# PROMPT
For the material below, reproduce exactly each line from the one that has "Escuela Municipal de" through the one that has "AU 2 RUE DES", and no others; pictures stay out.

————

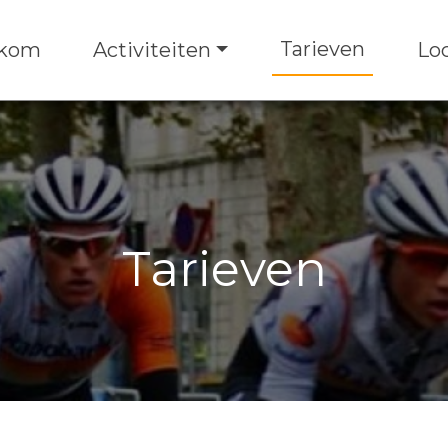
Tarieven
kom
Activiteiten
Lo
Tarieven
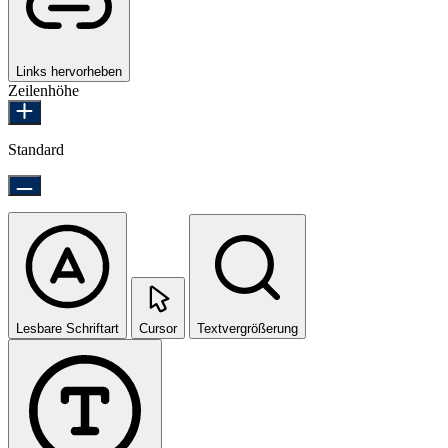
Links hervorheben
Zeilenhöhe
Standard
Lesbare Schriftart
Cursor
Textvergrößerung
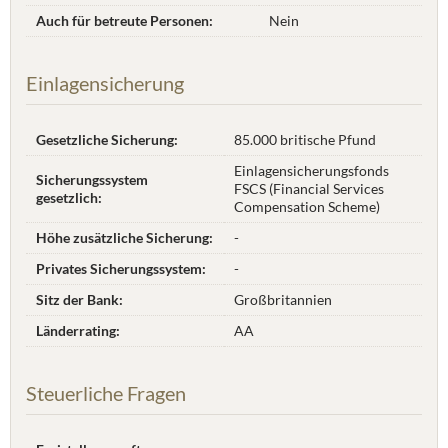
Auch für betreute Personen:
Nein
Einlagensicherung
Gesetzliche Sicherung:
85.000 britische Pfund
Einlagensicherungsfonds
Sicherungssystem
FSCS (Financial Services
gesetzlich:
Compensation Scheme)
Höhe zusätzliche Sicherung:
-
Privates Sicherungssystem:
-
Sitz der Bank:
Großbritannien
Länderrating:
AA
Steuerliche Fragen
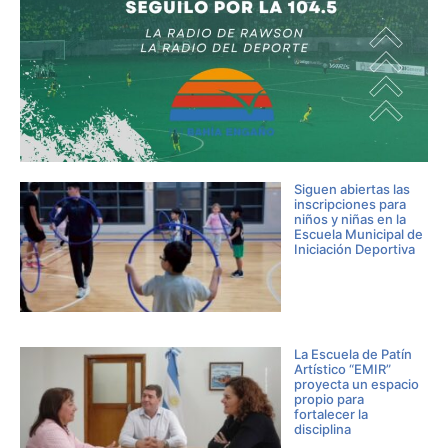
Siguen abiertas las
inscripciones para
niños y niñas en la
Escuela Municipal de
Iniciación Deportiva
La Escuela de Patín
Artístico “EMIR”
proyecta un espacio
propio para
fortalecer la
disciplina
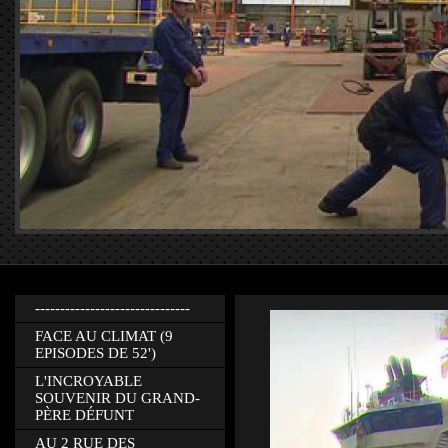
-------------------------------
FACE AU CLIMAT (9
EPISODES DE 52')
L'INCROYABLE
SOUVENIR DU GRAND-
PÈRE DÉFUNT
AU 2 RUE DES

————

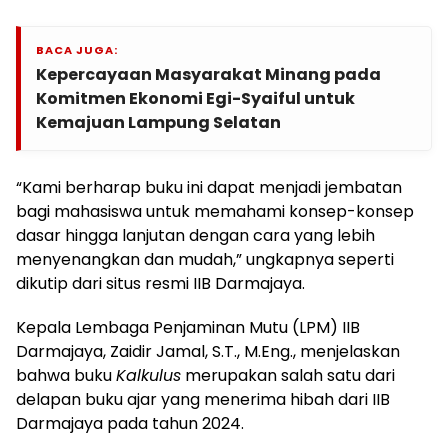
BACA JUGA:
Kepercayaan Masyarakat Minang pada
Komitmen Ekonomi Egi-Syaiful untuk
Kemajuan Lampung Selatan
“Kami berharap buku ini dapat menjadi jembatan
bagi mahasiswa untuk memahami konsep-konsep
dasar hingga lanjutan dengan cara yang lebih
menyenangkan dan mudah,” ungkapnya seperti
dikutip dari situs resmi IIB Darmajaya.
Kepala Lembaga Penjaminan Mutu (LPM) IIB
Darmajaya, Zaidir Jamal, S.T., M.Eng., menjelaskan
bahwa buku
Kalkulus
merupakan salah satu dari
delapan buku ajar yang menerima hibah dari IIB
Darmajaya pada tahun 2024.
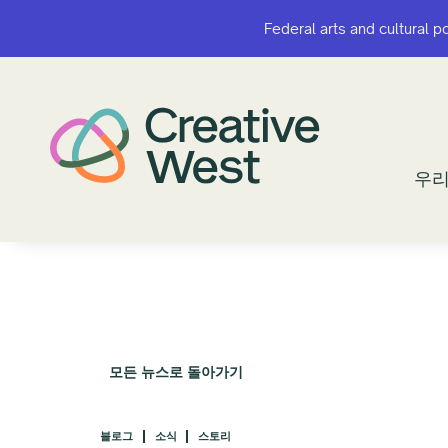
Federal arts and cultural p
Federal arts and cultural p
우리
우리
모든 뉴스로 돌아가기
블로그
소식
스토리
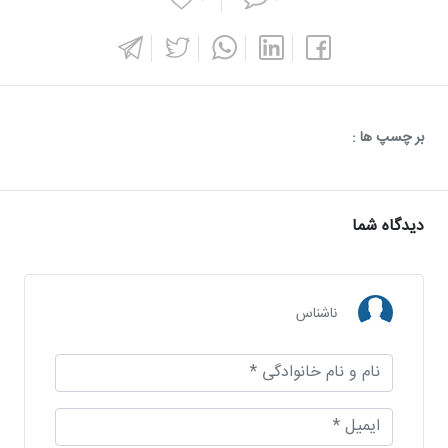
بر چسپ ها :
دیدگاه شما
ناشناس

————

# FINAL ANSWER
Escuela Municipal de
Iniciación Deportiva
La Escuela de Patín
Artístico “EMIR”
proyecta un espacio
propio para
fortalecer la
disciplina
-------------------------------
FACE AU CLIMAT (9
EPISODES DE 52')
L'INCROYABLE
SOUVENIR DU GRAND-
PÈRE DÉFUNT
AU 2 RUE DES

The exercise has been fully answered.